宮川川越しを見るべく宮川に向ふ。途中本一に逢ふ。景気よく動くので、先に失敬して父に言はれた通り向側へ行つて、待つてゐる。本一は家を離れてからは少しも止まらずに一気に川に来て、午後四時川へ掛つて、重々しい太綱を河の中へ投込み御柱は徐々に這上がつたが折柄中河原堤より鬨の聲を作つて前一は曳き來り、双方茲に先陣爭ひを行ひ、河中に揉合つた。前一は四時卅分本一の東方廿間の距離で堤にのぼり、勇士の面々が水深四尺の激流に踊り込み綱を伸ばし木遣り音頭勇ましく曳き出したので茲に本一前一の先陣爭となり、本一で本餘名の面々は飛び込み曳き出しを演じたが男づな女づなが番手に切れたので本一は遂に川に曳き込が出来ず斯て前一の大御柱は、二名の勇士を柱頭に乘せて現れるや「ドシン−」とばかり激流の中に落下し見る間に御柱は川の勇士を乘せた儘向ふ岸に着き五時二十五分前一は向岸に上陸して一番槍の功妙を演じ同卅五分安国寺注連掛場に安着し、千五百の兩村氏子は一齊に鬨の聲に万歳に天も割れん許りだつた。抑々宮川は今迄は土手が低くかつたので、川に直角に渡して、さう困難でもなかつたが、今度はコンクリートで石垣を困めたので中々渡らず、且多くは岸に横に着けて渡す様になつた。尚、川渡の競爭の時には、後から川に着いたのの方が追ひ越さうと云ふ気がある為景気の良いのが常である。

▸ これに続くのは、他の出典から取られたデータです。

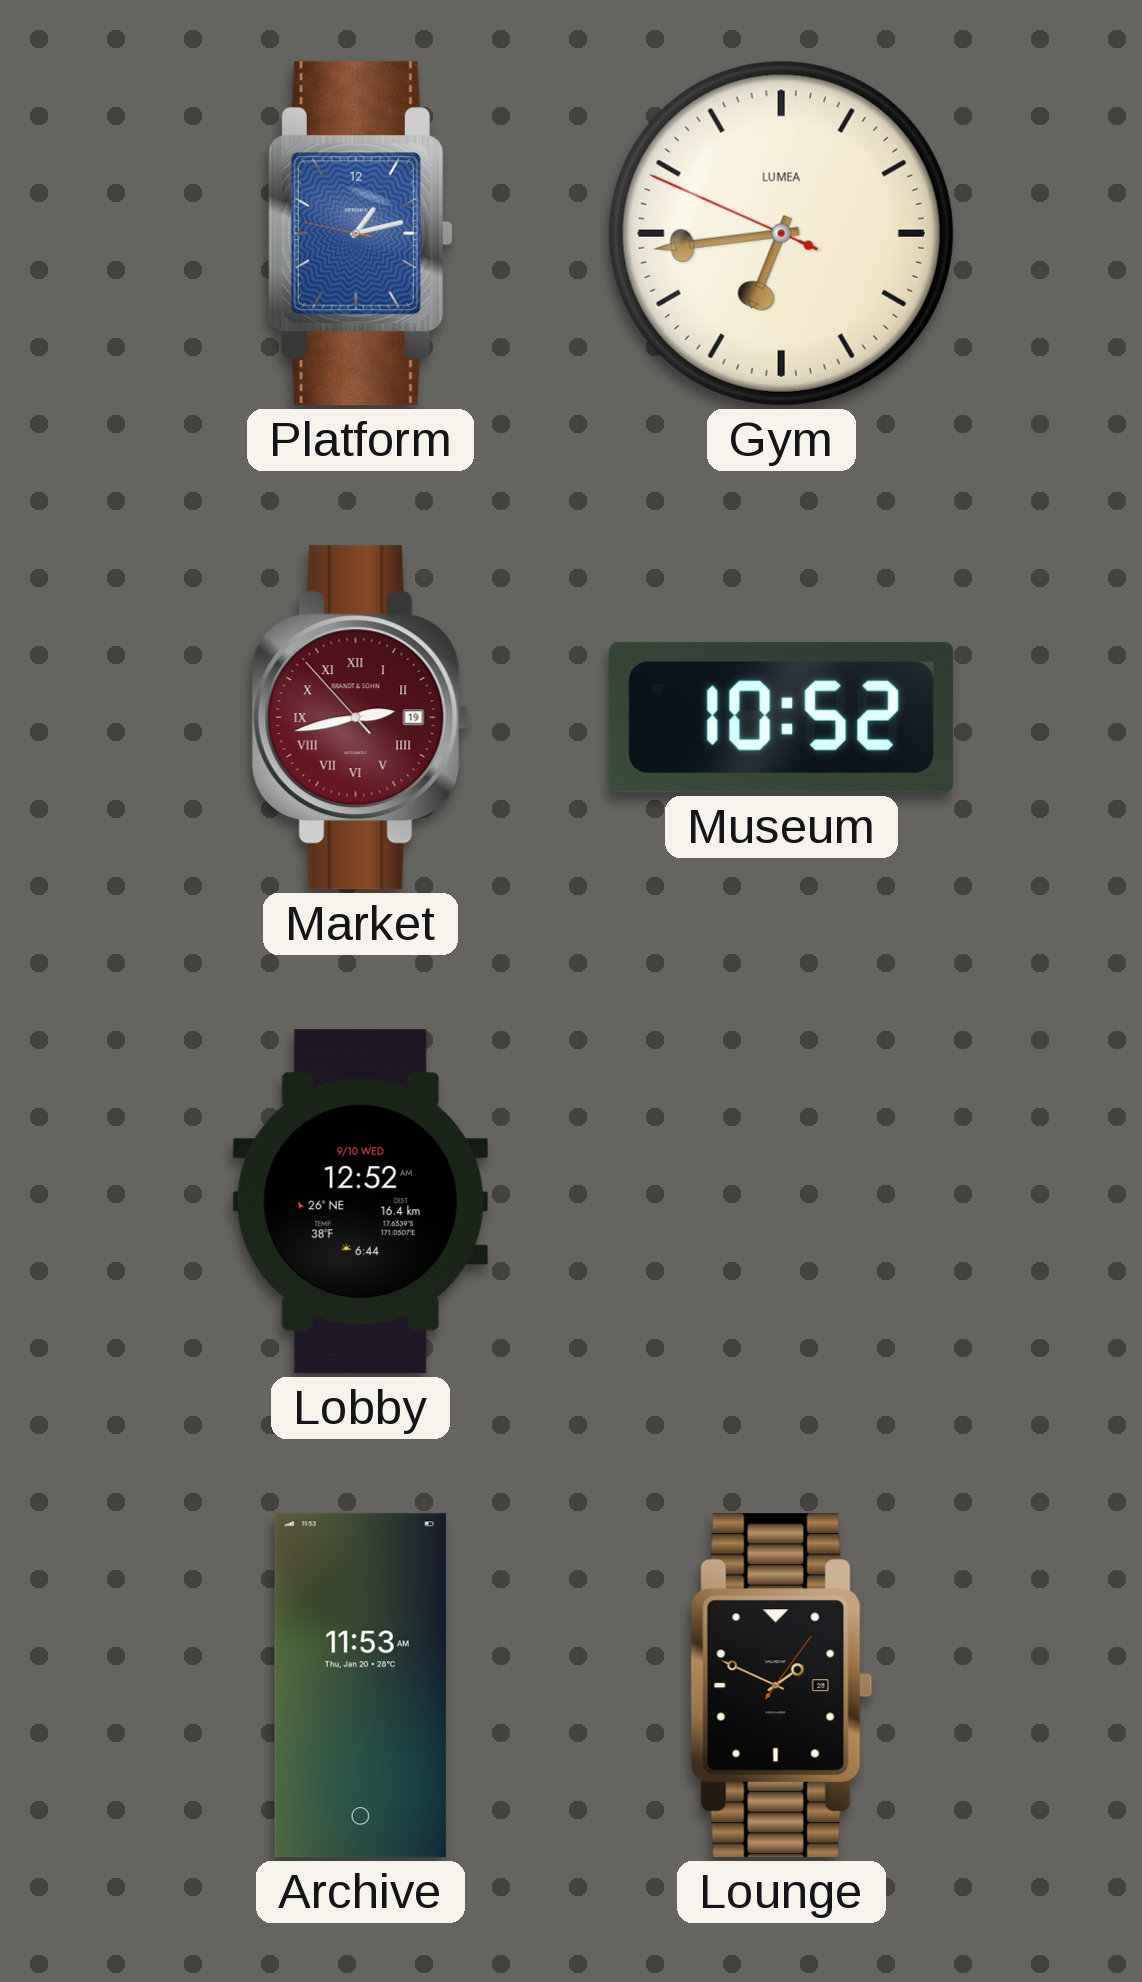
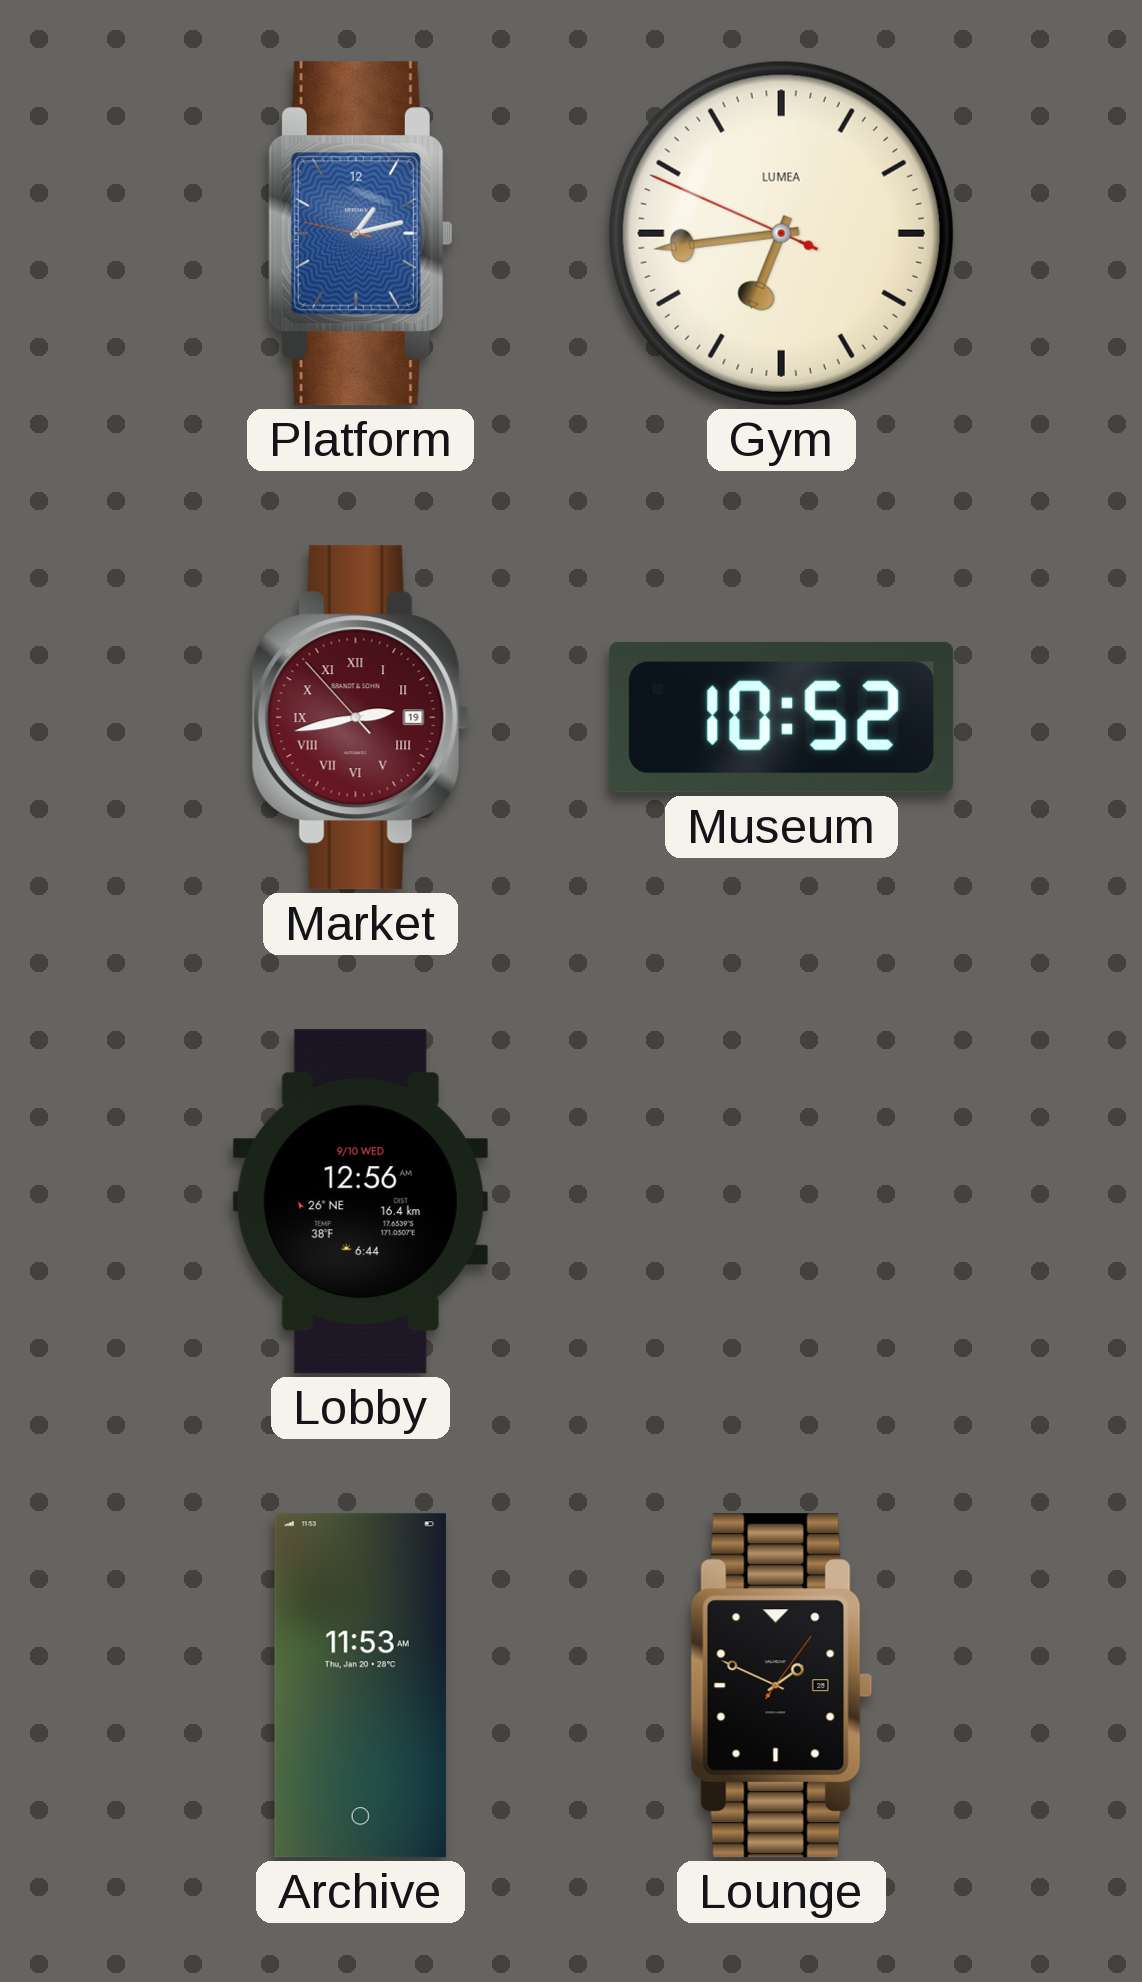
Lobby: 12:52 -> 12:56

斯くするうちに本二は忽ち川越しの綱渡しとなり前一の渡り場へ飛び込み力一杯ひき出すやそのすきに乘じて又もや後方より突進し来つた前二は本二の場所へ飛び込み、四本の綱が一緒になつて了つた。本二はケンカを避けてか、解散して了つた。今度は本三は本一の下方に突進し來つた。此間何れも廿五分であつた。初は本一・前二の競爭であつたが、其中に本三が来て三本の競爭となつた。

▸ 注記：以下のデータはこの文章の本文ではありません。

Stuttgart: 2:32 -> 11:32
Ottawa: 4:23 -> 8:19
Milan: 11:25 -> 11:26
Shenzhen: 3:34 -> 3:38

此時景気から言へば、前二が一番よかつたが遂に本一が勝ち、約三時間を費して激流と戰ひつゝ午後七時十分上陸し同廿分二番先陣で注連掛に安着となつた。此三本競爭の時、岸から下りて注連掛の所へ行つて、歸りがけに川岸にあつた家の前で長田優子氏及妹さん達に逢ふ。寒かつたので、日向の所に来てゐたらしい。斯くして、前二と本三との競爭となつたが、本三が勝ち向岸に上陸し、堤を曳き下し注連掛に安着した時に午後七時卅五分。

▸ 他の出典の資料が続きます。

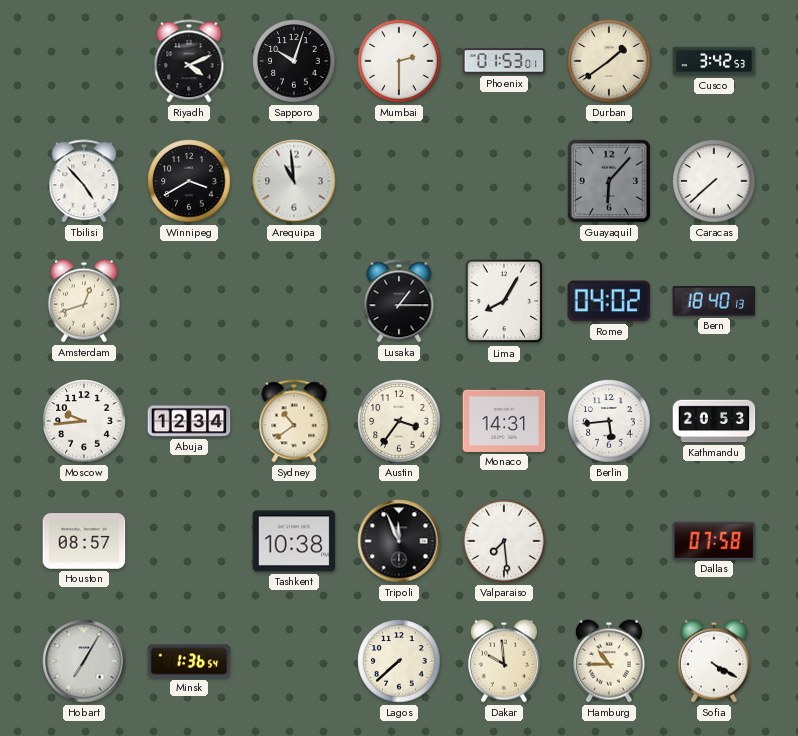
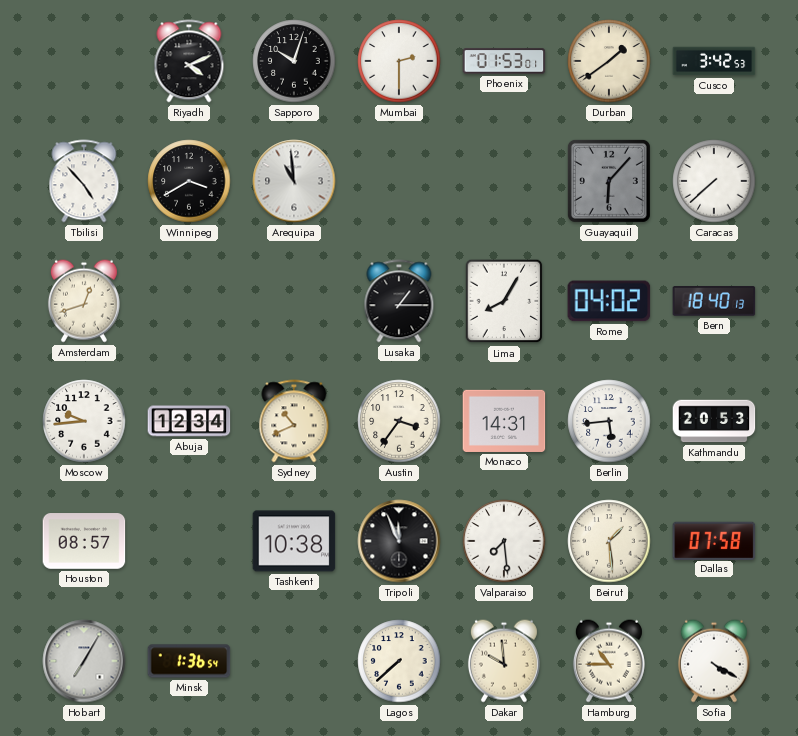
Sydney: 10:39 -> 10:41
Beirut: none -> 1:29
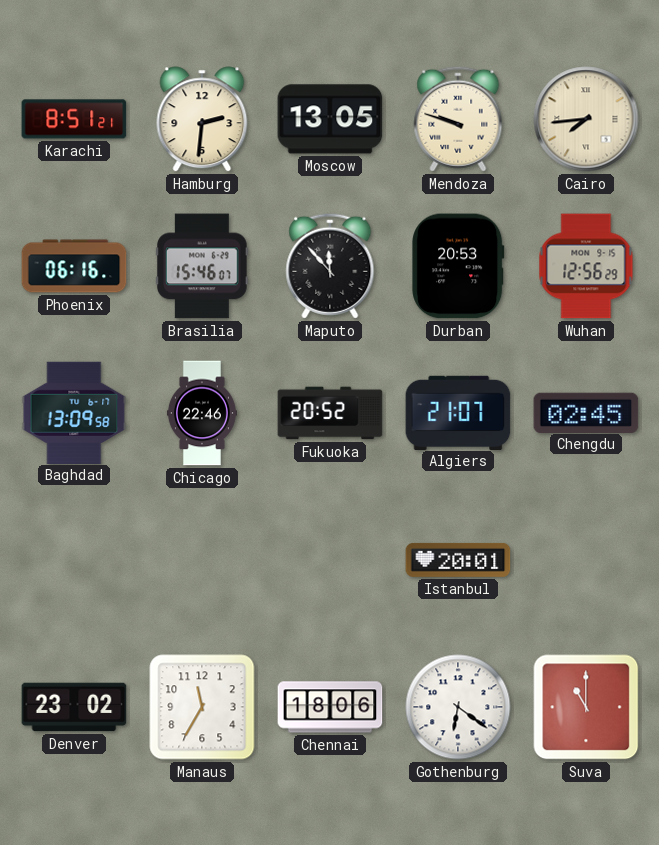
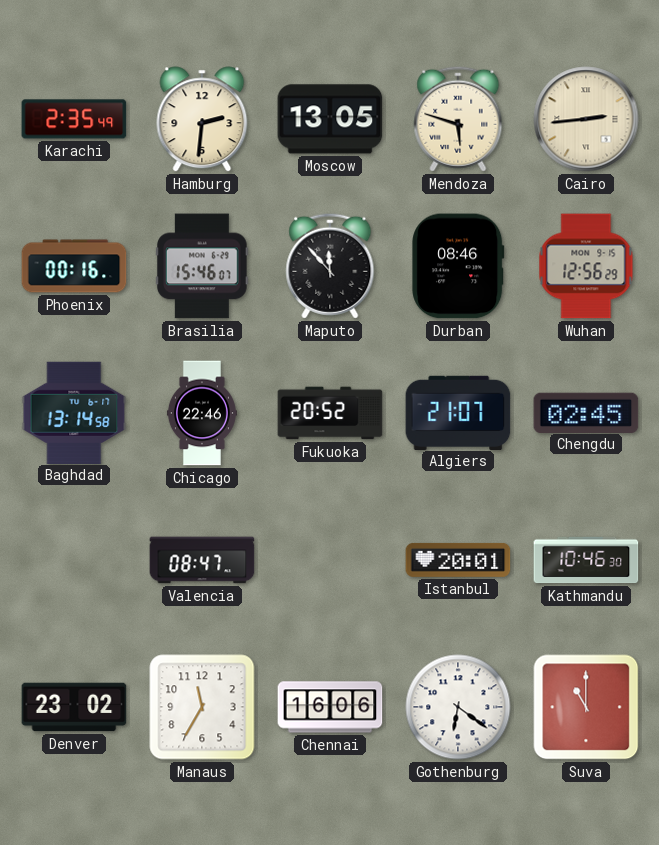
Karachi: 8:51 -> 2:35
Mendoza: 9:48 -> 5:48
Cairo: 7:44 -> 2:44
Phoenix: 06:16 -> 00:16
Durban: 20:53 -> 08:46
Baghdad: 13:09 -> 13:14
Valencia: none -> 08:47
Kathmandu: none -> 10:46
Chennai: 18:06 -> 16:06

今迄幾度も歸らうと思つたが、競爭につられ見てゐたが、後前二だけになつたので歸途に向つた。此時はもう暮色蒼然として、電燈が遠近に輝き初めた。停車場に着いたのが七時頃であつてもう少し早ければ六時二十六分のに間に合つたのだが、遅れた為一時間余りも待つて、午後八時三十某分発で上諏訪に歸つた。

新聞に依るに、前二はセメン工事の急石垣に御柱を横たへた儘約一時間を困難し夜遅くなつて八時半漸く安着したがこの比類なき川越しの壮舉を觀んと兩岸堤塘に山なす觀衆は約數万と註せられつなに追はれ堤に轉び安国寺より中河原に至る廣き一帯は人の波を打ち、夜は提灯の海と化し光景は壮絶を極めた。

四月六日、午前十時五十七分上諏訪驛發で父・母・姉・妹・和郎と六人で御柱見物に行く。茅野へ着いて人に聞くに本四はもう落ちて了つたの事、で後は前四だけ。然し、仕方ないと前四の木落しを見に行く。五日は四日に劣らず觀衆も多かつたが、今日は觀衆も少く、最後の御柱の為觀衆も曳子も熱がない様であつた。然し落とし方は随分上手であつた。八本中一番だらうと言はれた。御柱にめどてこを付けるので手間取り尚泥の中へ入つて了つて尚手間取つたが遂に二時近く木落し上に顔を出した。一体、顔を出すともう後は楽に落ちるのだが、此處で一旦止めた。此は手際の良い所である。見ると、左右のめどてこの綱に人が寄麗(ママ)に付いてゐて、左右の平均がよく取れてゐた。本四は一人も乘らずに落ちたさうだが(一人も乘らないのは此だけ)此には相当乘つてゐた。そこから、徐々に傾かずに引き下ろした。此が上手に落ちたのは、上手にやつたと云ふ事もあるが、御柱の小い事、溝が出来てる事も関する。然し兎に角最後の花であつた。前二などは向かつて左の方へ傾き其方に乘つてる人達は泥まびれになつた。此處で皆で川越しを見る為宮川に向つた。途中で聞くに、本二・前三はすでに渡つて了つたと云ふ事なので何処かで休んで晝食しやうと思つてゐると本四が動き出したので、其処で御柱の平地を動くのを見て、先に宮川に著いて、川のこちら側の岸の影の所で饅頭と菓子とを食つて晝食とす。其中に本四が来たので岸に上つて、見物する。横綱を川岸を曳いて来るので非常に押されて田の方へ下りたりした。其中に前四が非常に急いで来て同じく川へ掛つて競爭となつた。前四の方が景気が良かつたが川下の方の本四が勝ち二分先に上陸した。時丁度午後三時。本四が川へ入る時、御柱と石垣との間に入り、御柱と一緒に川へ落ちて人事不省に陥つた人があつた。後數日にして死亡したとは悼むべきである。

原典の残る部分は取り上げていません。